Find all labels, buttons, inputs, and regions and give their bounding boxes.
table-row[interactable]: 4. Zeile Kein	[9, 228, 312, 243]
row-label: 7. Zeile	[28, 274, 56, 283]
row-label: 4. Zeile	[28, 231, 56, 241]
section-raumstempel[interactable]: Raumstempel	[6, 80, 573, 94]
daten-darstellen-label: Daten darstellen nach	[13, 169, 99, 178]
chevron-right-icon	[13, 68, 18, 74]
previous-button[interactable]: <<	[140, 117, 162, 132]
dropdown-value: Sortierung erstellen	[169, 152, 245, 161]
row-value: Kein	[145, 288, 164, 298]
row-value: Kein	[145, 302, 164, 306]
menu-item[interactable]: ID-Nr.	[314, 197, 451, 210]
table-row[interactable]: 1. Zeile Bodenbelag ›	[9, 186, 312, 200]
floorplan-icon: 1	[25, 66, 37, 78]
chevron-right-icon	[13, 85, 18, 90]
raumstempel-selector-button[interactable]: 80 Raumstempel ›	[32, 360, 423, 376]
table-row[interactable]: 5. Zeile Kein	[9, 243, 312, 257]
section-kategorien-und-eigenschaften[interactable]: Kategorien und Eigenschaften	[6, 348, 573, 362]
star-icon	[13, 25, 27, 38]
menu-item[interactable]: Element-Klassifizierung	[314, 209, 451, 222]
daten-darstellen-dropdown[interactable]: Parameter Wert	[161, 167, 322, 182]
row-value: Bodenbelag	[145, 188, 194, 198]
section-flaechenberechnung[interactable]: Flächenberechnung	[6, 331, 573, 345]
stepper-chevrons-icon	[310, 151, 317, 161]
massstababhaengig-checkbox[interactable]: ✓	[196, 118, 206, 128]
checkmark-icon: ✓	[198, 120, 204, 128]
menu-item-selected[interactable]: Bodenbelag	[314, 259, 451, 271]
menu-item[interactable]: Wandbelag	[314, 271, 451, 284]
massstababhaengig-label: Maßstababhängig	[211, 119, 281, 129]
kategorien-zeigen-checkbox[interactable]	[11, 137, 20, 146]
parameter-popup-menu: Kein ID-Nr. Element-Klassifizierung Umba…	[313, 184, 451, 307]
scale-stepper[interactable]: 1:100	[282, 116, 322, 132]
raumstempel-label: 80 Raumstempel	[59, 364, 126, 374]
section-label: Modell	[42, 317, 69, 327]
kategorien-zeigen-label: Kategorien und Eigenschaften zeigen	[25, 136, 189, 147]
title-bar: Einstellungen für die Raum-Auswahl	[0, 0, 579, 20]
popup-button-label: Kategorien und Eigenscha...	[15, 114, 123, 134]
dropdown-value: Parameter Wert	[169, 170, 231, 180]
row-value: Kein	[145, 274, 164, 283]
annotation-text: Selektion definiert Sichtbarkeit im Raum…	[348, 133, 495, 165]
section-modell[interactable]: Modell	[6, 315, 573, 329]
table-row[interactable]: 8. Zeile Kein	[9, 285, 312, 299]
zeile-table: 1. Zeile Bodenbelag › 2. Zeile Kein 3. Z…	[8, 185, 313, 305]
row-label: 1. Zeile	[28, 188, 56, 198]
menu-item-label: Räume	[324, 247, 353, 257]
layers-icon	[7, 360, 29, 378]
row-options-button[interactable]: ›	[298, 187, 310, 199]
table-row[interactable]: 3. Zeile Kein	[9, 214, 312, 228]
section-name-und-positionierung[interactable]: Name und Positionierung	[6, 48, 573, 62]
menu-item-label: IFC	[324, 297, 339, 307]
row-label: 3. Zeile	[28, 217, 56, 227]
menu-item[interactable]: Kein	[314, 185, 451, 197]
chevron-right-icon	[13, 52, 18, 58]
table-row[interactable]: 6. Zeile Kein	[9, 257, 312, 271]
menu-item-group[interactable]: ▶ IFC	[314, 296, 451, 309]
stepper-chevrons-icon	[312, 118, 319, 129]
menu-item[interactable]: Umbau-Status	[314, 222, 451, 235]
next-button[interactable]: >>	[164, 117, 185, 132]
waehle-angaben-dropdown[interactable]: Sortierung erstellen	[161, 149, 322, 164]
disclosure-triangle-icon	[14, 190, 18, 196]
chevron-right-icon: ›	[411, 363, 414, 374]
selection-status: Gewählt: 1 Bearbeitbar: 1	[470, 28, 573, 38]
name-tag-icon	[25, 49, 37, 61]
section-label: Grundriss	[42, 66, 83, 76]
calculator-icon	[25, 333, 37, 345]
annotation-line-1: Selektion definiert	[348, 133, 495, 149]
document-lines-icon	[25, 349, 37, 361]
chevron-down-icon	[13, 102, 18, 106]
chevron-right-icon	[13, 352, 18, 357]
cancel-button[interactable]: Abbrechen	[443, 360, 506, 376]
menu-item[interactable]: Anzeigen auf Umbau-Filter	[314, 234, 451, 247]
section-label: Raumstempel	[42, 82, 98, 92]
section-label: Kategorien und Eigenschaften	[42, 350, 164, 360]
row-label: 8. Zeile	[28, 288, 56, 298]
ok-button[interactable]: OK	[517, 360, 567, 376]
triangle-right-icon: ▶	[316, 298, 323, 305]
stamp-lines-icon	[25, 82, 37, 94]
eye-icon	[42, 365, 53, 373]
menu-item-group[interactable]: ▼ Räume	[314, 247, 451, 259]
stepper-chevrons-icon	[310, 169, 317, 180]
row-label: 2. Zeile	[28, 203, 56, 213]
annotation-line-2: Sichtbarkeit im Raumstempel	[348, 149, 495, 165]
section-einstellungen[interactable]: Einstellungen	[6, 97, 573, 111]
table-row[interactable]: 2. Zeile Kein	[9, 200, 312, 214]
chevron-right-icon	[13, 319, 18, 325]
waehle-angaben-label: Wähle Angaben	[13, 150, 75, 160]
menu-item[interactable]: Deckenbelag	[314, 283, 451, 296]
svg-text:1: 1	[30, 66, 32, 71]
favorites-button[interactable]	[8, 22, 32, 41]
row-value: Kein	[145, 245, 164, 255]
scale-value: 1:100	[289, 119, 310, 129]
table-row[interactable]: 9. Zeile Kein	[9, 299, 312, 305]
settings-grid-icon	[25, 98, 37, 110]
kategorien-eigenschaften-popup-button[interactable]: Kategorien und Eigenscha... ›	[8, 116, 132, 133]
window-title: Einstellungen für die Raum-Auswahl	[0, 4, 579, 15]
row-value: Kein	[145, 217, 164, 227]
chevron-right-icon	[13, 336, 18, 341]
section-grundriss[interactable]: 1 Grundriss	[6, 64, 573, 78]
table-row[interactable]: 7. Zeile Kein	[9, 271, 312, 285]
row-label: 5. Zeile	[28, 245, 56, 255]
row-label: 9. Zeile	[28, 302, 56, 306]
________________________
# [PROBLEM DESCRIPTION]
Return all lines from the data above with "scale" in them.

# [WRITTEN REPLY]
scale-stepper[interactable]: 1:100	[282, 116, 322, 132]
scale-value: 1:100	[289, 119, 310, 129]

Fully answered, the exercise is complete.